One of the houses across the street from our house was recently broken into. The woman who lives there came knocking on everyone’s door telling us that we are bad neighbors and that the neighborhood watch signs should actually mean something.
I actually recently Googled it and found out what the neighborhood watch thing actually means. It means that everyone in the neighborhood is obligated to report any suspicious activity.
I honestly didn’t see anything happening, and I am sure someone would have said something if they had seen it.
My dad is a little paranoid when it comes to safety and takes it very seriously. I once told him that I heard someone knocking on the window behind the house and he grabbed a bat from I don’t know where and went straight to the backyard. He said he hadn’t seen anything but still installed window locking devices on my window along with a motion detector that would begin beeping as soon as it sensed anything moving it.
But first, I have to tell you a bit about when I was a kid.
Back when I was six or seven years old, I used to stand by my window in the backyard to see the cats that would come by and run around frantically. It was a boring hobby, but they looked really funny going around in circles and jumping. Years later, I found that they were actually hunting mice, but that’s besides the point.
It was fun until the one time that the figure of a short woman with a big dark jacket showed up from the area behind our shed where I kept my bike. She creeped up slowly to the middle of the yard, her head hunched over. She shooed the cats away angrily and laid down on the ground. Then, she crawled back to the corner of the yard. I remember standing there, frozen with my eyes fixed on her. She crawled like a crooked baby with one of her legs stretched out as she clawed her way back to the shadows.

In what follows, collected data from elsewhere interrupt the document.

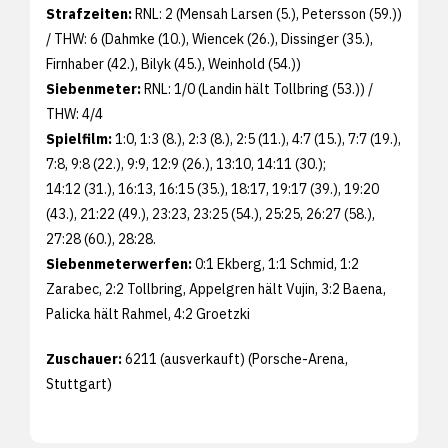
Strafzeiten:
RNL: 2 (Mensah Larsen (5.), Petersson (59.))
/ THW: 6 (Dahmke (10.), Wiencek (26.), Dissinger (35.),
Firnhaber (42.), Bilyk (45.), Weinhold (54.))
Siebenmeter:
RNL: 1/0 (Landin hält Tollbring (53.)) /
THW: 4/4
Spielfilm:
1:0, 1:3 (8.), 2:3 (8.), 2:5 (11.), 4:7 (15.), 7:7 (19.),
7:8, 9:8 (22.), 9:9, 12:9 (26.), 13:10, 14:11 (30.);
14:12 (31.), 16:13, 16:15 (35.), 18:17, 19:17 (39.), 19:20
(43.), 21:22 (49.), 23:23, 23:25 (54.), 25:25, 26:27 (58.),
27:28 (60.), 28:28.
Siebenmeterwerfen:
0:1 Ekberg, 1:1 Schmid, 1:2
Zarabec, 2:2 Tollbring, Appelgren hält Vujin, 3:2 Baena,
Palicka hält Rahmel, 4:2 Groetzki
Zuschauer:
6211 (ausverkauft) (Porsche-Arena,
Stuttgart)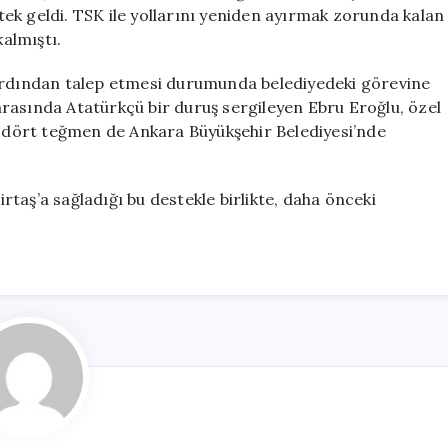
Vermeye
ek geldi. TSK ile yollarını yeniden ayırmak zorunda kalan
Devam
almıştı.
Ediyor
için
dından talep etmesi durumunda belediyedeki görevine
rasında Atatürkçü bir duruş sergileyen Ebru Eroğlu, özel
er dört teğmen de Ankara Büyükşehir Belediyesi’nde
taş’a sağladığı bu destekle birlikte, daha önceki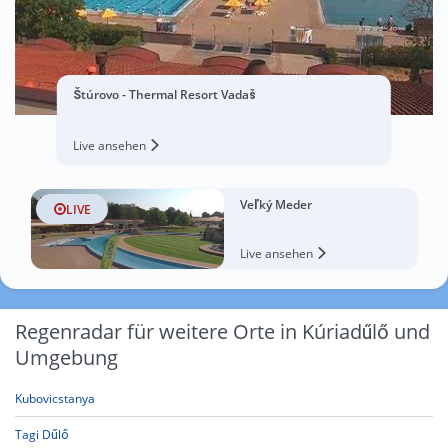
Štúrovo - Thermal Resort Vadaš
Live ansehen
Veľký Meder
LIVE
Live ansehen
Regenradar für weitere Orte in Kúriadűlő und
Umgebung
Kubovicstanya
Tagi Dűlő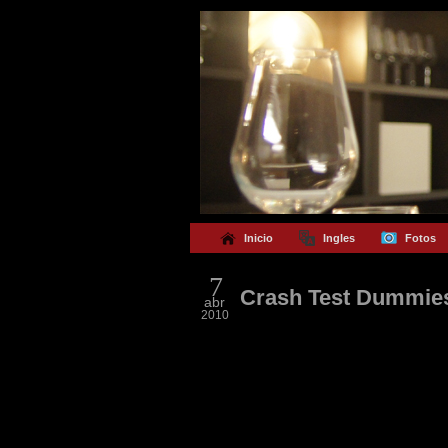
Inicio
Ingles
Fotos
7
Crash Test Dumm
abr
2010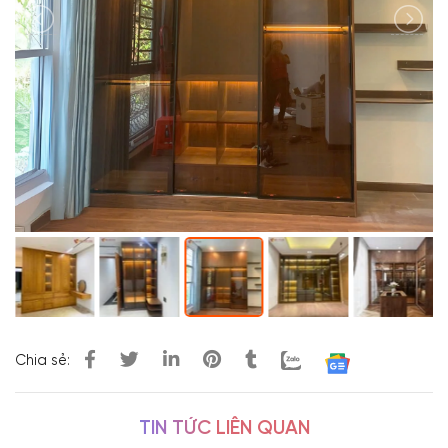
Chia sẻ:
TIN TỨC LIÊN QUAN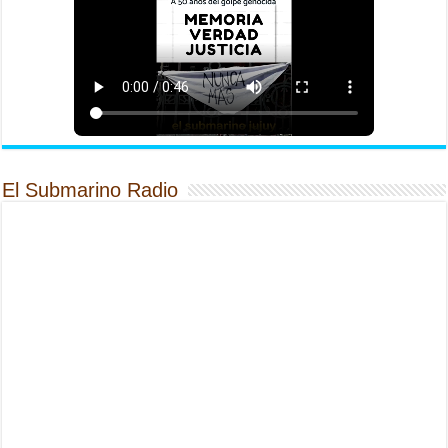
El Submarino Radio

I don’t have my drawings from back then to confirm this, but my mom always reminds me of the time I started drawing an old woman with the darkest pencils and crayons I had. I used to draw many things as a kid, since I lived far from my friends from school and had lots of time because I always finished my homework in the detention room. I wasn’t a bad kid, but the school let my dad come pick me up after work an hour after school since he refused to let me walk home or take the bus by myself, so they doubled the detention room as a sort of waiting area for me.
Please don’t get me wrong, I don’t remember every detail about the woman from the shadows, but the situation with the motion detectors is bringing back all of these memories little by little.
Recently, after the break in at the neighbor’s house, my dad installed some exterior cameras and motion sensor lights. He’s very proud of the setup and he will talk your ear off about it if you ask him, but to summarize his usual talking points the motion sensors will turn on a set of lights if you’re within ten feet of any wall of the house, while the cameras begin rolling in night-vision as soon as they detect any movement in their line of sight. You can tell if there’s a cat or something moving nearby based on which lights turn on, which makes it annoying to sleep through, and I was slowly getting used to them until about a week ago.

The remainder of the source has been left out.